━━ Entries supplied ━━

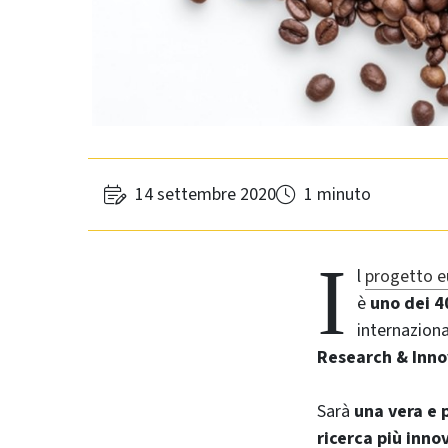
14 settembre 2020
1 minuto
I
l
progetto 
è
uno dei 4
internazion
Research & Inno
Sarà
una vera e p
ricerca più inno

━━━

Task directions:
Reproduce each line of the records exactly, omitting any picture.

Output below:
14 settembre 2020
1 minuto
I
l
progetto 
è
uno dei 4
internazion
Research & Inno
Sarà
una vera e p
ricerca più inno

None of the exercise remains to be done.